古寺宏輝(関東学院大)

関東学院大「古寺宏輝」の魅力は“大阪桐蔭仕込み”の積極的バッティング

 新型コロナウイルスの感染拡大の影響で、あらゆるスポーツイベントが中止、延期に追い込まれている。アマチュア野球も例外ではなくキャンプを自粛するチームが出てきているが、シーズン開幕に向けてオープン戦は始まっている。

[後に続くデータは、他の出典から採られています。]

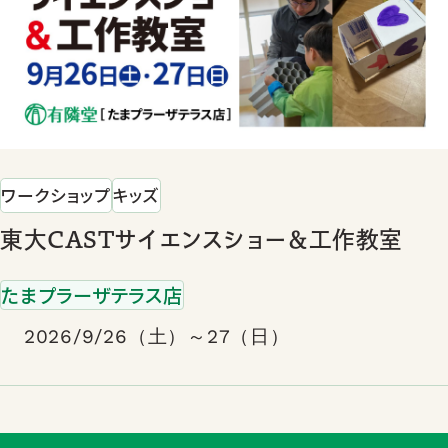
ワークショップ
キッズ
東大CASTサイエンスショー＆工作教室
たまプラーザテラス店
2026/9/26（土）～27（日）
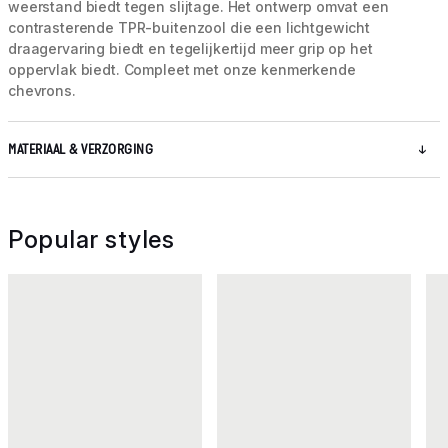
weerstand biedt tegen slijtage. Het ontwerp omvat een
contrasterende TPR-buitenzool die een lichtgewicht
draagervaring biedt en tegelijkertijd meer grip op het
oppervlak biedt. Compleet met onze kenmerkende
chevrons.
MATERIAAL & VERZORGING
Popular styles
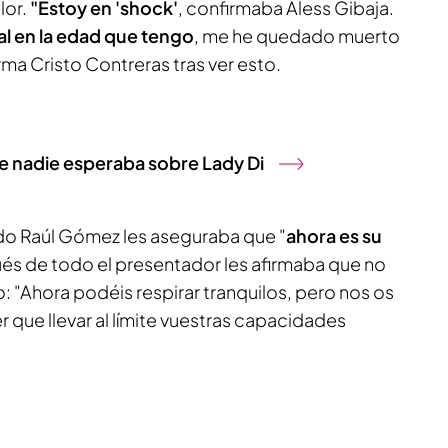
lor.
"Estoy en 'shock'
, confirmaba Aless Gibaja.
al en la edad que tengo
, me he quedado muerto
irma Cristo Contreras tras ver esto.
e nadie esperaba sobre Lady Di
do Raúl Gómez les aseguraba que "
ahora es su
és de todo el presentador les afirmaba que no
o: "Ahora podéis respirar tranquilos, pero nos os
r que llevar al límite vuestras capacidades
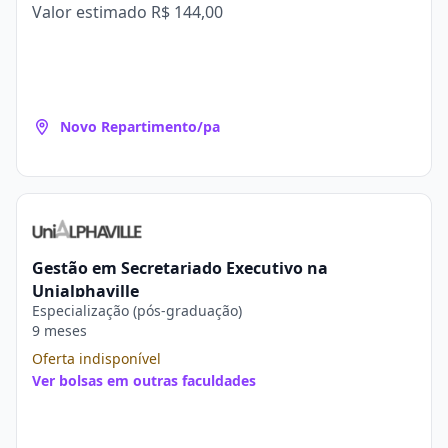
Valor estimado
R$ 144,00
Novo Repartimento/pa
Gestão em Secretariado Executivo na
Unialphaville
Especialização (pós-graduação)
9 meses
Oferta indisponível
Ver bolsas em outras faculdades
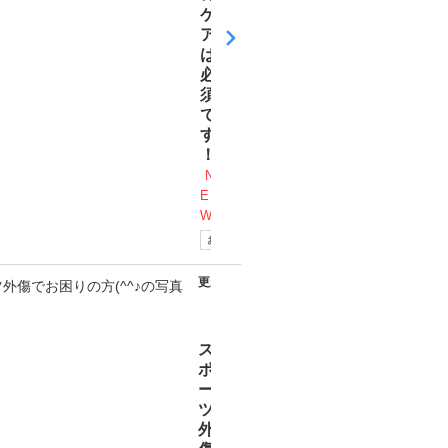
ケ
ア
は
必
須
で
す
！
N
E
W
お知らせ
更新日
2026
年07
月28
日
ス
ポ
ー
ツ
外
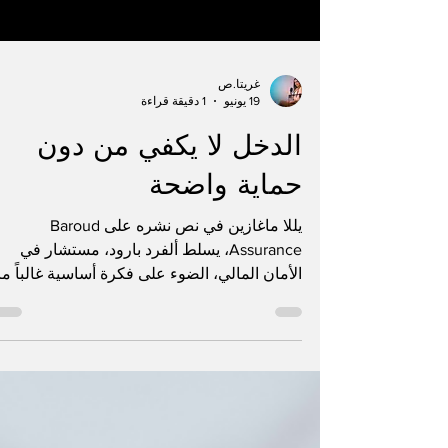
غريتا.ص
19 يونيو
1 دقيقة قراءة
الدخل لا يكفي من دون
حماية واضحة
يللا ماغازين في نص نشره على Baroud
Assurance، يسلط ألفرد بارود، مستشار في
الأمان المالي، الضوء على فكرة أساسية غالباً ما
يتم تجاهلها: ارتفاع الدخل لا يعني وحده الوصول
إلى الأمان المالي. الفكرة التي يطرحها النص تق
على التمييز بين كسب المال وحماية ما يتم بناؤه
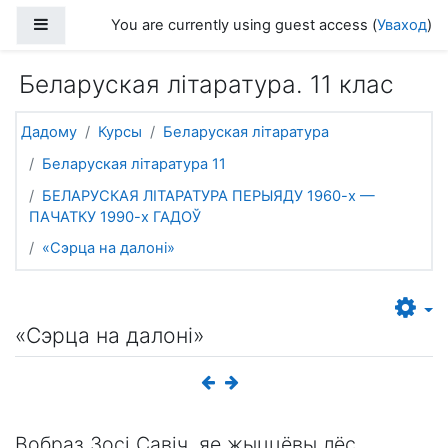
Прапусціць і перайсці да асноўнага зместу
Side panel
You are currently using guest access (
Уваход
)
Беларуская літаратура. 11 клас
Дадому
Курсы
Беларуская літаратура
Беларуская літаратура 11
БЕЛАРУСКАЯ ЛІТАРАТУРА ПЕРЫЯДУ 1960-х —
ПАЧАТКУ 1990-х ГАДОЎ
«Сэрца на далоні»
«Сэрца на далоні»
Вобраз Зосі Савіч, яе жыццёвы лёс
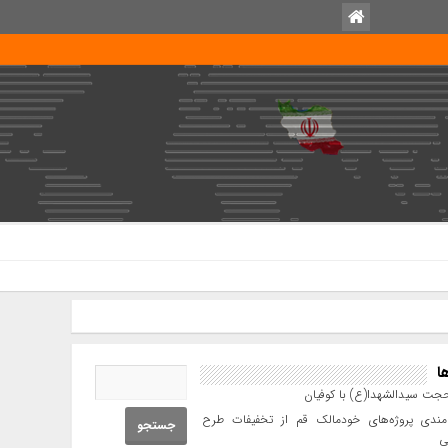
امروز : چهارشنبه, ۱۴
ا
جت سیدالشهدا(ع) با کوفیان
ندی پروژه‌های خودمالک قم از تخفیفات طرح
ی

各地で行われた試合から、目に付いた選手をレポートしたい。

【2月29日】

明星大4-2関東学院大

武蔵大1-8関東学院大

 先日は関東学院大の関龍摩(4年・左翼手・181cm・80kg・右投右打・福井商)について紹介したが、この日目立った他の選手についても触れたいと思う。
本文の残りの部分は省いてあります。